One can do better and replace $f_i\in F$ by elements $h_i\in F$ so that the elements $h_i\in F$ generate a free subgroup of rank $k$ and the homomorphisms $\eta: x_i\to \sigma(h_i)$ still approximate $\phi$. You would need the following:

  1. If $H\subset F$ is a finitely-generated subgroup of infinite index then every element $g\in SU(2)$ can be approximated arbitrarily well by elements $\sigma(f)$, where $f\in F$ is such that the cyclic group $\langle f\rangle$ generated by $f$ intersects $H$ only at the identity.

  2. Let $H\subset F$ be a finitely-generated subgroup, $\hat{h}\in F$ is such that group $\langle \hat{h}\rangle$ intersects $H$ only at the identity. Then for all sufficiently high powers $h:=(\hat{h})^m$, the group generated by $H$ and $h$ is the free product $H \star {\mathbb Z}$ and has infinite index in $F$.

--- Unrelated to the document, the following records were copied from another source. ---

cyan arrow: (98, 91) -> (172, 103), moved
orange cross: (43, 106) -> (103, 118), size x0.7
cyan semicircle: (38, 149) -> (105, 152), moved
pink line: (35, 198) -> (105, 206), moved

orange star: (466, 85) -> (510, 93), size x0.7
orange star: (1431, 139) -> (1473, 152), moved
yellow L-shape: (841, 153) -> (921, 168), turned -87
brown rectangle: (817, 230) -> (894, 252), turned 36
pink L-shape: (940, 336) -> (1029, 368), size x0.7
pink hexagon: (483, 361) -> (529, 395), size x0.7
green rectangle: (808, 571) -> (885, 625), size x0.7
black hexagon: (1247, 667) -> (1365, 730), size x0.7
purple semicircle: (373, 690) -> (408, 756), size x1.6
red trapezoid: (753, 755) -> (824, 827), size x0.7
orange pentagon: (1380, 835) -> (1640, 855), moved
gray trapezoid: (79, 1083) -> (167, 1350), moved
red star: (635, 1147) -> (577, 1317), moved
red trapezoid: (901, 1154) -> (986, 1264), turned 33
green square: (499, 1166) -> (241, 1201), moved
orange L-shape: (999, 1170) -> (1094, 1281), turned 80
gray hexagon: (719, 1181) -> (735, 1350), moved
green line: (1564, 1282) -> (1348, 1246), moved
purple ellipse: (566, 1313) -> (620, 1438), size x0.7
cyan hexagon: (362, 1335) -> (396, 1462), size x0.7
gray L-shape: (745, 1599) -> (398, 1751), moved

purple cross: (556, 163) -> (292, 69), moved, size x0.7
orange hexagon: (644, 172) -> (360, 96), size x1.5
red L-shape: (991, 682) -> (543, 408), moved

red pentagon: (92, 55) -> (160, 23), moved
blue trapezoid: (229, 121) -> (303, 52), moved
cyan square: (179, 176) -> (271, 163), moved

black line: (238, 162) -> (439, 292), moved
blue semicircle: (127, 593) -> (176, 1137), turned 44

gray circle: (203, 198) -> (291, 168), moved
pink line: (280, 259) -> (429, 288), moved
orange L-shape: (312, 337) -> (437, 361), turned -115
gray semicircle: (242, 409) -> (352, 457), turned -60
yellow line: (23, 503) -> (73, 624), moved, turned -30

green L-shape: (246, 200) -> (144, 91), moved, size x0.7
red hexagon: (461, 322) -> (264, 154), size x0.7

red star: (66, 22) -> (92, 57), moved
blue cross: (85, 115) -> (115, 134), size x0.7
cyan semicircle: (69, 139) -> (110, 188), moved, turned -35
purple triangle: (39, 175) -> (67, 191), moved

Given this, you construct elements $h_i\in F$ inductively, taking $\hat{h}_{i}$ in $F- \langle h_1,...,h_{i-1}\rangle$ (so that $\sigma(h_i)$ is close to $g_i\in SU(2)$) and then replace this $\hat{h}_i$ with its high power $h_i$ so that $\sigma(h_i)$ is still close to $g_i$ and the group generated by $h_1,...,h_i$ is free of rank $i$.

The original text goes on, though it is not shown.